Perrine Susan P, Castaneda Serguei A, Boosalis Michael S, White Gary L, Jones Brandon M, Bohacek Regine
Hemoglobinopathy-Thalassemia Research Unit, Boston University School of Medicine, 80 E. Concord St., L-908, Boston, MA 02118, USA.
Ann N Y Acad Sci. 2005;1054:257-65. doi: 10.1196/annals.1345.033.
Accelerated apoptosis of erythroid progenitors in beta-thalassemia is a significant barrier to definitive therapy because the beneficial effects of fetal globin-inducing agents on globin chain balance may not be inducible in cells in which programmed cell death is established early. Accordingly, our objectives have been to identify methods to decrease cellular apoptosis and to identify orally tolerable fetal globin gene inducers. A pilot clinical trial was conducted to determine whether combined use of a fetal globin gene inducer (butyrate) and rhu-erythropoietin (EPO), the hematopoietic growth factor that prolongs erythroid cell survival and stimulates erythroid proliferation, would produce additive hematologic responses in any thalassemia subjects. Butyrate and EPO were administered in 10 patients. Novel fetal globin gene inducers that also stimulate erythroid proliferation were evaluated for pharmacokinetic profiles. Patients with beta+-thalassemia had relatively low levels of endogenous EPO (<145 mU/mL) and had additive responses to administered EPO and butyrate. Patients with at least one beta 0-globin mutation had higher baseline HbF levels (>60%) and EPO levels (>160 mU/mL), and three-fourths of these subjects responded to the fetal globin gene inducer alone. A few select fetal globin-inducing short-chain fatty acid derivatives that stimulated cell proliferation also had favorable pharmacokinetics. These studies identify a significant subset of thalassemia patients who appear to require exogenous EPO to respond optimally to any HbF inducer, as well as new therapeutic candidates that act on both cellular and molecular pathologies of beta-thalassemia. Both approaches now offer excellent potential for tolerable, definitive treatment of beta-thalassemia.

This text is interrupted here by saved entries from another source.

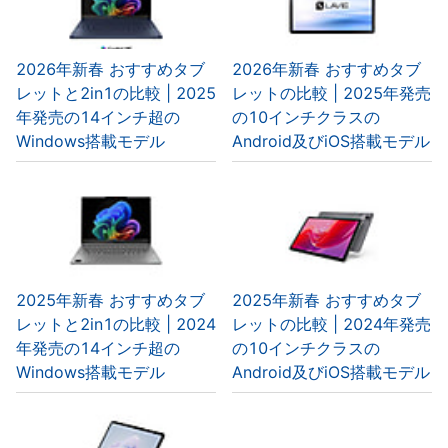
2026年新春 おすすめタブ
2026年新春 おすすめタブ
レットと2in1の比較 | 2025
レットの比較 | 2025年発売
年発売の14インチ超の
の10インチクラスの
Windows搭載モデル
Android及びiOS搭載モデル
2025年新春 おすすめタブ
2025年新春 おすすめタブ
レットと2in1の比較 | 2024
レットの比較 | 2024年発売
年発売の14インチ超の
の10インチクラスの
Windows搭載モデル
Android及びiOS搭載モデル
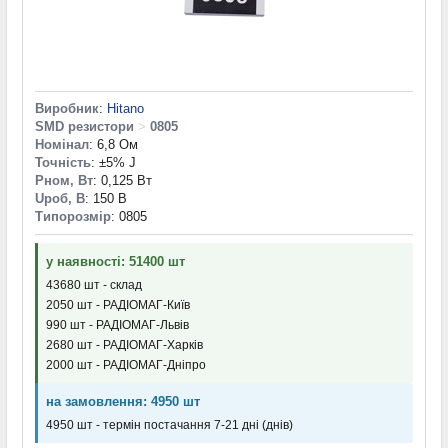
Виробник
:
Hitano
SMD резистори
>
0805
Номінал
: 6,8 Ом
Точність
: ±5% J
Pном, Вт
: 0,125 Вт
Uроб, В
: 150 В
Типорозмір
: 0805
у наявності: 51400 шт
43680 шт - склад
2050 шт - РАДІОМАГ-Київ
990 шт - РАДІОМАГ-Львів
2680 шт - РАДІОМАГ-Харків
2000 шт - РАДІОМАГ-Дніпро
на замовлення: 4950 шт
4950 шт - термін постачання 7-21 дні (днів)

β地中海贫血中红系祖细胞的加速凋亡是确定性治疗的一个重大障碍,因为胎儿血红蛋白诱导剂对珠蛋白链平衡的有益作用可能无法在早期就建立了程序性细胞死亡的细胞中诱导产生。因此,我们的目标是确定减少细胞凋亡的方法,并确定口服可耐受的胎儿血红蛋白基因诱导剂。开展了一项试点临床试验,以确定胎儿血红蛋白基因诱导剂(丁酸盐)和重组人促红细胞生成素(EPO)(一种延长红系细胞存活并刺激红系增殖的造血生长因子)联合使用是否会在任何地中海贫血患者中产生累加的血液学反应。对10名患者给予丁酸盐和EPO。对也能刺激红系增殖的新型胎儿血红蛋白基因诱导剂进行了药代动力学分析。β+地中海贫血患者内源性EPO水平相对较低(<145 mU/mL),对给予的EPO和丁酸盐有累加反应。至少有一个β0珠蛋白突变的患者基线HbF水平较高(>60%)且EPO水平较高(>160 mU/mL),这些患者中有四分之三仅对胎儿血红蛋白基因诱导剂有反应。一些能刺激细胞增殖的精选胎儿血红蛋白诱导短链脂肪酸衍生物也具有良好的药代动力学特性。这些研究确定了相当一部分地中海贫血患者,他们似乎需要外源性EPO才能对任何HbF诱导剂产生最佳反应,同时也确定了作用于β地中海贫血细胞和分子病理的新治疗候选药物。这两种方法现在都为β地中海贫血的可耐受确定性治疗提供了极好的潜力。